Hydro-meteorological systems are widely applied to support the management of water resources as well as for flood protection purposes. Coupling of meteorological and hydrological models to predict streamflow is still challenging, mostly due to weather variables predictability. Uncertainty associated to the modeling chain play also a crucial role, especially in mountainous catchments, where many hydropower plants are located in order to exploit the available water resources and the gross hydraulic head.

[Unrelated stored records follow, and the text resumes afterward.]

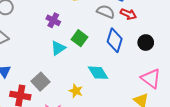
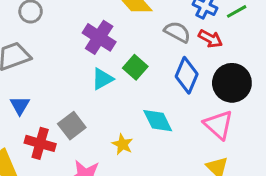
purple cross: (53, 20) -> (99, 37), size x1.5
black circle: (146, 43) -> (232, 83), size x1.6
pink triangle: (151, 78) -> (218, 125), moved

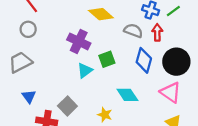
red arrow: (210, 39) -> (157, 32), turned -112
green square: (135, 67) -> (107, 59), turned 35

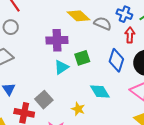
gray semicircle: (133, 31) -> (103, 23), moved
purple cross: (79, 41) -> (57, 40), turned -30

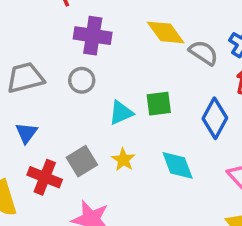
gray circle: (11, 27) -> (82, 80), moved
purple cross: (57, 40) -> (93, 36), moved
yellow star: (78, 109) -> (123, 160), moved

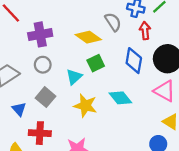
yellow diamond: (166, 32) -> (88, 37), moved
gray semicircle: (203, 53) -> (113, 22), turned 42
yellow star: (123, 160) -> (85, 106), size x1.5
gray square: (82, 161) -> (46, 97), moved

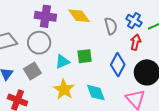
yellow diamond: (88, 37) -> (79, 16), moved
gray circle: (43, 65) -> (39, 43), size x1.5

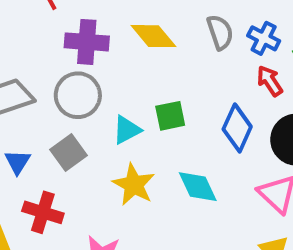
gray semicircle: (111, 26) -> (220, 32), moved
red arrow: (136, 42) -> (270, 81), turned -42

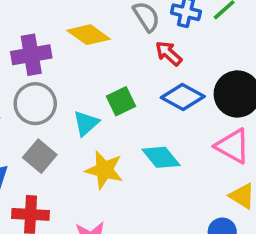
red arrow: (270, 81) -> (169, 53), moved
blue diamond: (237, 128) -> (183, 97), turned -72

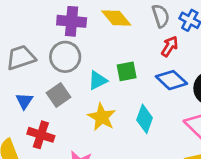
red arrow: (169, 53) -> (170, 46), turned 65
cyan diamond: (161, 157) -> (145, 119), turned 44

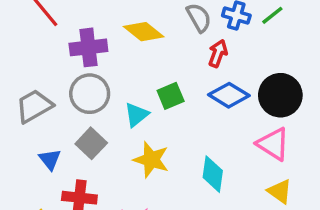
cyan diamond: (145, 119) -> (213, 174), moved

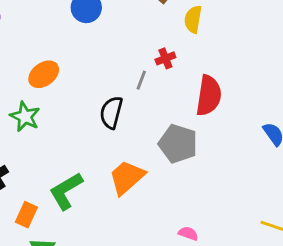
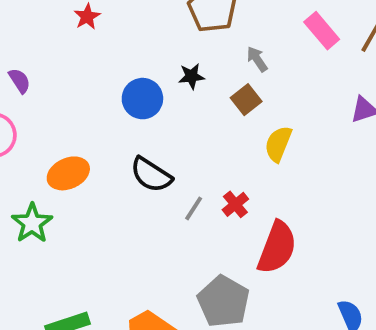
red cross: (165, 58) -> (235, 204), moved, turned -30
black semicircle: (111, 112) -> (151, 175), moved, turned -84

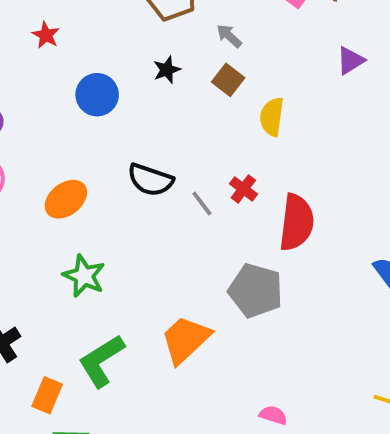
blue circle: (142, 99) -> (97, 95), moved
gray line: (194, 208) -> (202, 203), turned -56
green star: (32, 223) -> (84, 276), moved

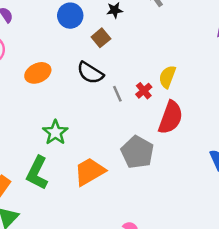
brown square: (228, 80) -> (101, 38), moved
yellow semicircle: (272, 117) -> (167, 77), moved
green star: (84, 276) -> (55, 132), moved
green L-shape: (101, 361) -> (37, 173), turned -44

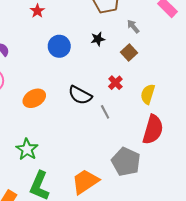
brown square: (101, 38) -> (129, 52), moved
red cross: (144, 91) -> (115, 83), moved
green star: (55, 132) -> (27, 149), moved

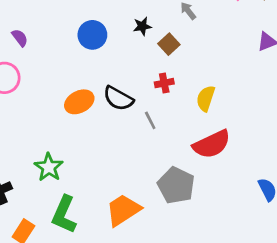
brown square: (129, 52) -> (169, 44), moved
red cross: (115, 83) -> (164, 83), turned 32
orange ellipse: (34, 98) -> (79, 102), moved
red semicircle: (153, 130) -> (212, 144), turned 48

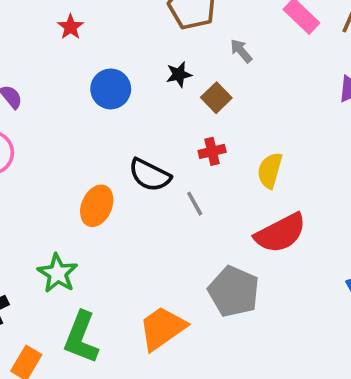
orange ellipse: (79, 102) -> (97, 206), moved, turned -36

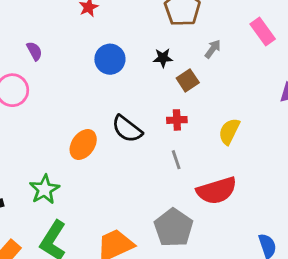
gray arrow: (241, 51) -> (213, 49), turned 66
yellow semicircle: (270, 170) -> (229, 131), moved
gray line: (195, 204) -> (176, 160), moved

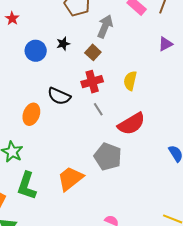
gray arrow: (213, 49) -> (105, 26), size x1.6
black star: (163, 58) -> (63, 44), moved
red cross: (177, 120) -> (92, 82), size x1.5

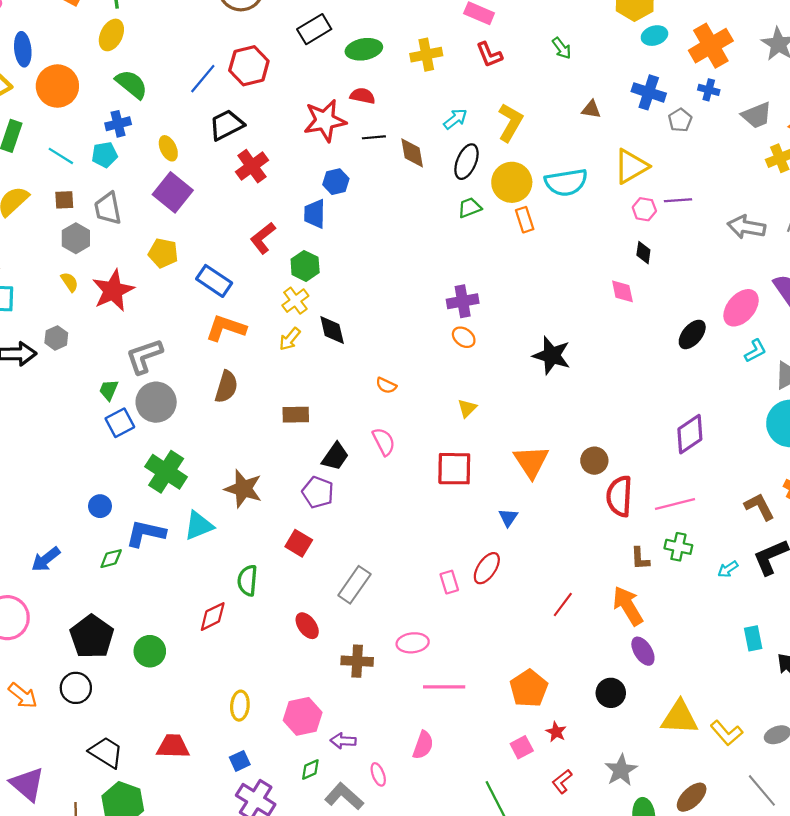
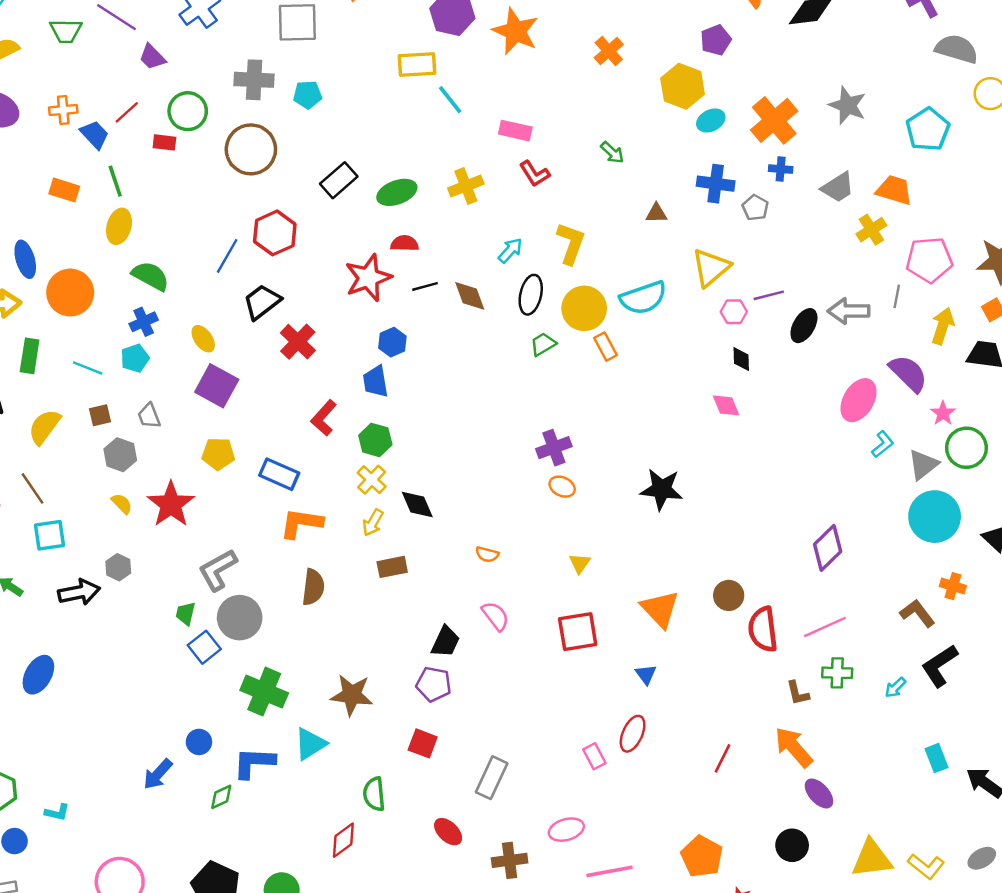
gray trapezoid: (108, 208) -> (149, 416), size x0.7
black ellipse: (692, 334) -> (804, 326), moved
brown rectangle: (296, 415) -> (392, 567), moved
blue arrow: (46, 559) -> (158, 774), moved

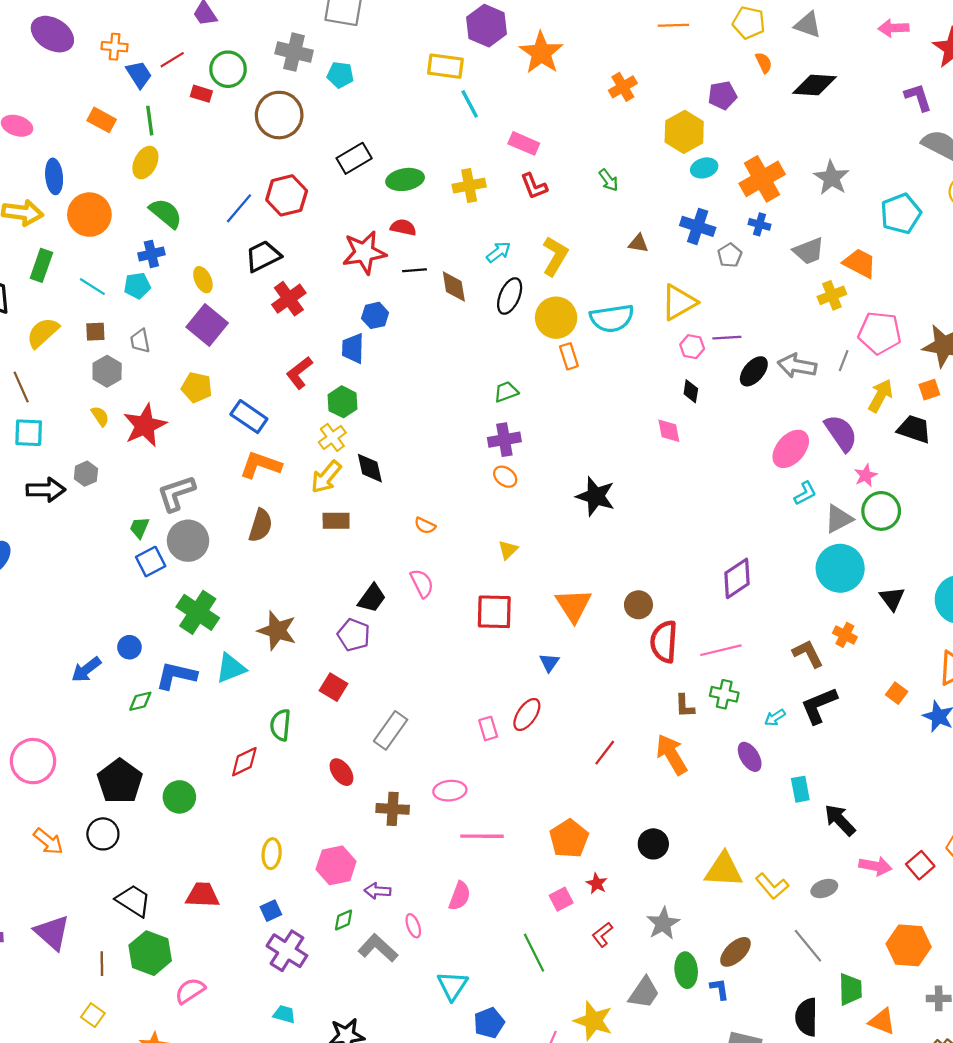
green trapezoid: (543, 344) -> (506, 392), moved
yellow arrow: (373, 523) -> (326, 477), size x1.4
purple ellipse: (819, 793) -> (750, 757), moved

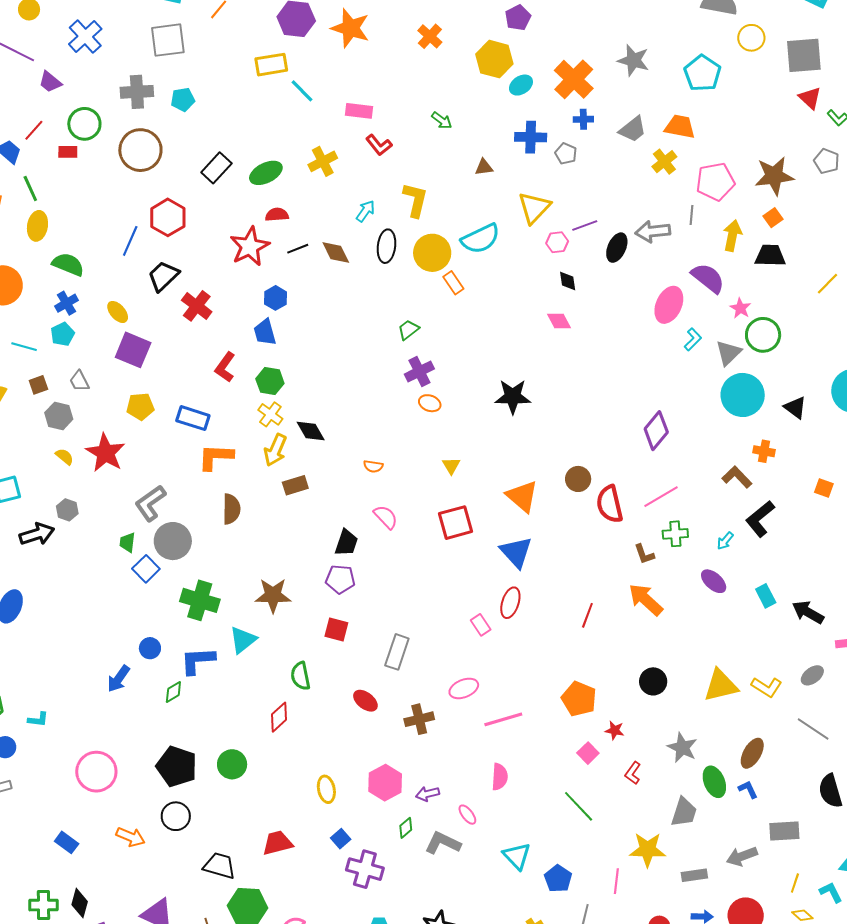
blue triangle: (549, 663) -> (516, 552), size x1.8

Weather Research and Forecasting (WRF) model reanalysis data of past years are now becoming available at hourly time step and spatial resolution of about 2 km2 for the entire Alpine region, covering periods with different flow regimes, driven either by relevant snowmelting contributions or by intense convective precipitations in summer. To understand the WRF predictability in mountainous region and for prolonged time period, and as a consequence its suitability to drive hydrological models, a comparison between WRF-simulated and observed temperature and precipitation fields is performed in the Passirio river basin, a 400 km2 watershed located in the Upper Adige river catchment (Northern Italy), during the period 2013-2016. Furthermore, the effects of adopting such meteorological forcing on streamflow predictions is evaluated by means of two hydrological models adopting different schemes for simulating snowmelt and streamflow aggregation processes.
The two models are calibrated against observed streamflow time series using both observed and WRF meteorological data as input forcing. This comparison aims to understand the potential benefit on streamflow simulations due to a direct calibration using simulated meteorological variables instead of observed data as well as the effects of considering a uniform temperature field versus taking into account its spatial variability.
Preliminary results show a consistent performance of the WRF model in simulating temperature and precipitation fields throughout the year, confirming its suitability as meteorological input provider for hydrological models not only when dealing with time scales typical for flood simulation.
Streamflow predictions with both hydrological models reveal a good agreement with observed values while also forcing them with WRF data, which might be an attractive alternative to calibrating hydro-meteorological models in catchments not extensively covered by weather stations.